● Task goal
Write out the stretch of lines below that begins at the line with "головоломка, состоящая из" and ends at the line with "Играми головолоиками увлечены", including both, exactly as given and nothing more.

● Material supplied
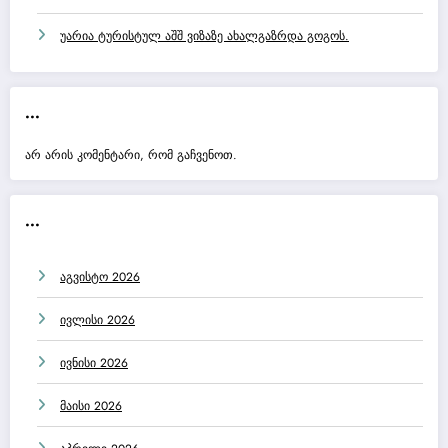
უარია ტურისტულ აშშ ვიზაზე ახალგაზრდა გოგოს.
...
არ არის კომენტარი, რომ გაჩვენოთ.
...
აგვისტო 2026
ივლისი 2026
ივნისი 2026
მაისი 2026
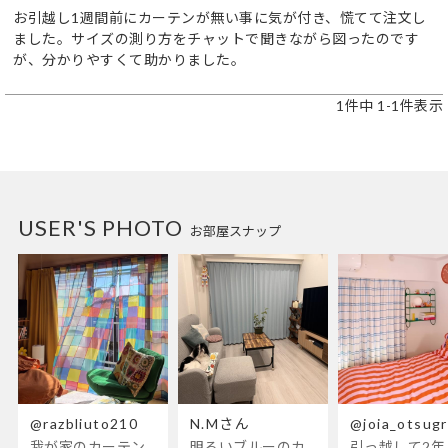
お引越し1週間前にカーテンが無い事に気が付き、慌てて注文し
ました。サイズの測り方をチャットで聞きながら図ったのです
が、分かりやすくて助かりました。
1
件中
1
-
1
件表示
USER'S PHOTO
お部屋スナップ
@razbliuto210
N.Mさん
@joia_otsug
我が家のカーテンが新しくなりました🌼早起きが超絶苦手な私が、思わず朝カーテンを開けて光合成するようになったステンドグラスカーテン…！
明るいブルーのカーテンで、部屋全体が明るく。白を基調とした部屋にぴったりです。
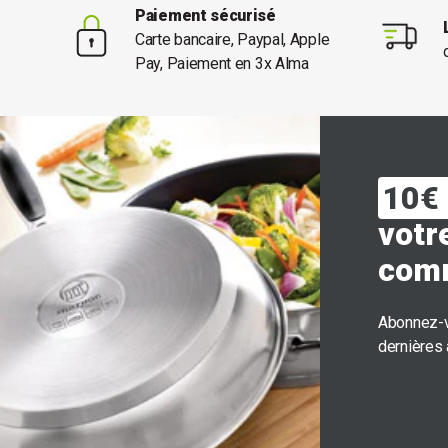
Paiement sécurisé
Carte bancaire, Paypal, Apple
Pay, Paiement en 3x Alma
10€ 
votr
com
Abonnez-v
dernières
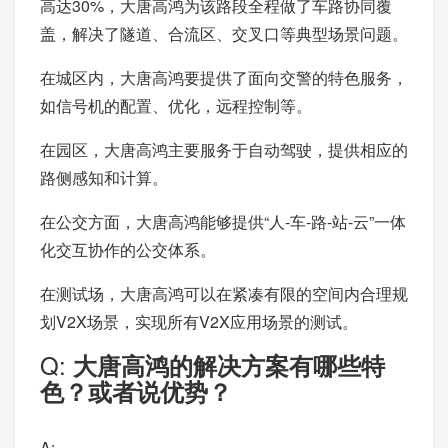
高达30%，大唐高鸿为该路段全程做了车路协同覆
盖，解决了隧道、合流区、交叉口等典型场景问题。
在城区内，大唐高鸿要提供了面向交警的特色服务，
如信号机的配置、优化，远程控制等。
在园区，大唐高鸿主要服务于自动驾驶，提供相应的
路侧感知和计算。
在公交方面，大唐高鸿能够提供“人-车-路-站-云”一体
化交互协作的公交体系。
在测试场，大唐高鸿可以在紧凑有限的空间内合理规
划V2X场景，实现所有V2X应用场景的测试。
Q:
大唐高鸿的解决方案有哪些特
色？或者说优势？
A:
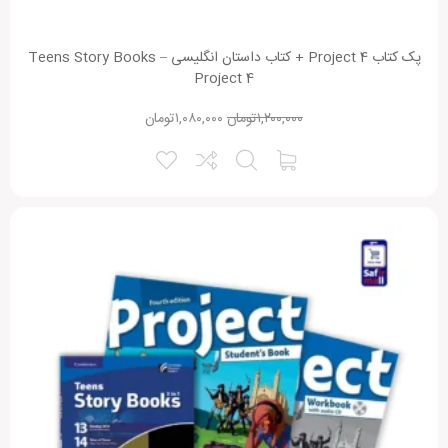
پک کتاب Project 4 + کتاب داستان انگلیسی Teens Story Books –
Project 4
۱,۲۰۰,۰۰۰
تومان
۱,۰۸۰,۰۰۰
تومان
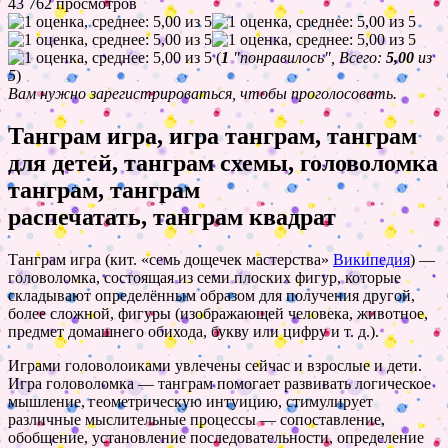
43 762 просмотров
(
1
"понравилось", Всего:
5,00
из
5
)
Вам нужно зарегистрироваться, чтобы проголосовать.
Танграм игра, игра танграм, танграм
для детей, танграм схемы, головоломка
танграм, танграм
распечатать, танграм квадрат
Танграм игра (кит. «семь дощечек мастерства»
Википедия
) —
головоломка, состоящая из семи плоских фигур, которые
складывают определённым образом для получения другой,
более сложной, фигуры (изображающей человека, животное,
предмет домашнего обихода, букву или цифру и т. д.).
Играми головолоиками увлечены сейчас и взрослые и дети.
Игра головоломка — танграм помогает развивать логическое
мышление, геометрическую интуицию, стимулирует
различные мыслительные процессы — сопоставление,
обобщение, установление последовательности, определение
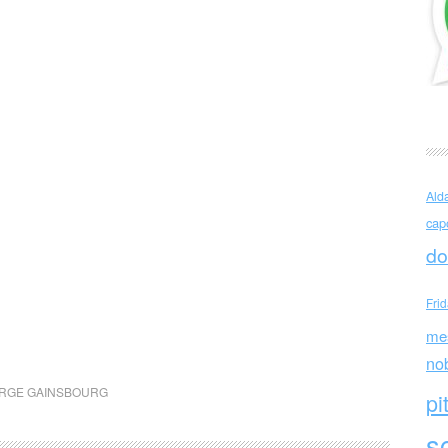
Ald
cap
do
Fri
me
no
RGE GAINSBOURG
pi
sc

● Result of this exercise
головоломка, состоящая из семи плоских фигур, которые
складывают определённым образом для получения другой,
более сложной, фигуры (изображающей человека, животное,
предмет домашнего обихода, букву или цифру и т. д.).
Играми головолоиками увлечены сейчас и взрослые и дети.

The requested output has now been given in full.